O grupo, acompanhado por professores e por um guia, partiu do Palácio Valenças em direcção ao lugar de Santa Maria, construído entre rochas e verdura. É neste local que existe a casa de um tal senhor chamado José O’Neill, onde o ilustre escritor ficara hospedado durante a sua permanência em Sintra.
Quando o grupo percorria a rua em direcção à citada casa, para ver e confirmar a existência de uma placa que recorda o acontecimento, um jovem ouviu uma linda flor silvestre, que vivia num beirado, a cumprimentar alegremente quem passava:
- Bom dia, meninos e meninas…
Aquilo despertou-lhe curiosidade e resolveu prestar mais atenção. Admirado, verificava que nenhum menino respondia à flor, mas ela, desconsiderando a indiferença, insistia:
- Muito bom dia…
Após tanta insistência, um menino, que vim a saber chamar-se Filipe, indignado por ver o desprezo que davam à flor, respondeu cortesmente, enquanto contemplava a sua beleza:
- Muito bom dia, D. Flor… - Sentiu de imediato uma grande alegria inundar-lhe o coração. Caminhava sensivelmente a meio do grupo que se alongava rua acima. A sua conversa com D. Flor provocou alguma perturbação aos viajantes que, olhando para trás na expectativa de compreenderem o motivo do seu súbito desacelerar de passo, não se aperceberam de ter ignorado uma saudação tão singela…!

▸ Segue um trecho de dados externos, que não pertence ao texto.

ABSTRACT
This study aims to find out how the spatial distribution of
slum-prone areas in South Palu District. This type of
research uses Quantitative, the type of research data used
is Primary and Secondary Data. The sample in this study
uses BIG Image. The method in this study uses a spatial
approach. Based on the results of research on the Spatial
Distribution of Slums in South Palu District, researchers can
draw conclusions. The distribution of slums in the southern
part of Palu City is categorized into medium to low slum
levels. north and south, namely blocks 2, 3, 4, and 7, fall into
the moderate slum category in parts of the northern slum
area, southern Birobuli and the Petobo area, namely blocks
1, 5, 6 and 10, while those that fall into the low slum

D. Flor do Beirado, elegantemente vestida e adornada, todos os dias cumprimentava quem passava, sem que alguém tivesse tido a delicadeza de lhe retribuir o cumprimento. Sentia, angustia, os dias passarem. Estava no auge do seu esplendor e não havia alma que se dignasse a olhar para ela! Tinha feito tanto sacrifício para atingir a beleza que evidenciava! Viver num beirado não era o mesmo que viver num vaso, já para não falar na vida confortável que levavam as flores de jardim, com comida e bebida à discrição…

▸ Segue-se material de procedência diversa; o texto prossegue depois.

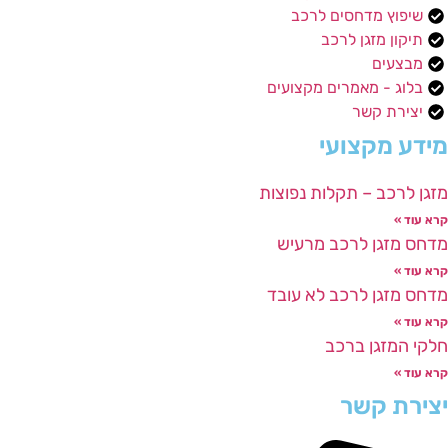
שיפוץ מדחסים לרכב
תיקון מזגן לרכב
מבצעים
בלוג - מאמרים מקצועים
יצירת קשר
מידע מקצועי
מזגן לרכב – תקלות נפוצות
קרא עוד »
מדחס מזגן לרכב מרעיש
קרא עוד »
מדחס מזגן לרכב לא עובד
קרא עוד »
חלקי המזגן ברכב
קרא עוד »
יצירת קשר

Ali a vida era mesmo difícil. Tinha apenas uns grãozinhos de poeira encravados entre duas telhas que lhe permitiam fixar as suas magras raízes e a humidade das noites de Sintra, para lhe matar a sede. Não conhecia os pais nem a sua história. Como teria ido ali parar a sementinha que lhe dera origem? O vento? Algum passarinho? Como saber, se quando tomou consciência de si, já era uma florzinha a lutar pela sobrevivência?

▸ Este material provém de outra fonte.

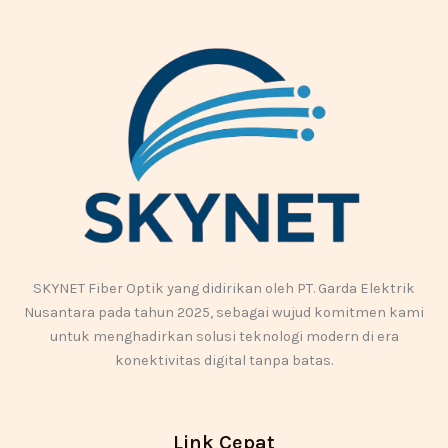
SKYNET Fiber Optik yang didirikan oleh PT. Garda Elektrik
Nusantara pada tahun 2025, sebagai wujud komitmen kami
untuk menghadirkan solusi teknologi modern di era
konektivitas digital tanpa batas.
Link Cepat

Agora estava feliz, alguém tinha reparado nela. Sentia que valia a pena viver. Cumprira a sua função – pensava ela -, alegrara pelo menos o coração de um menino. Estava ainda longe de conhecer a cumplicidade e a amizade que iria desabrochar entre ambos, nos dias que lhe restavam de vida…
Entretanto, o Filipe, empurrado pelos que o sucediam, teve de continuar o percurso. Mas, antes, ciciou à D. Flor que voltaria para se conhecerem, pois tinha gostado muito da sua beleza e dos seus modos humildes e carinhosos.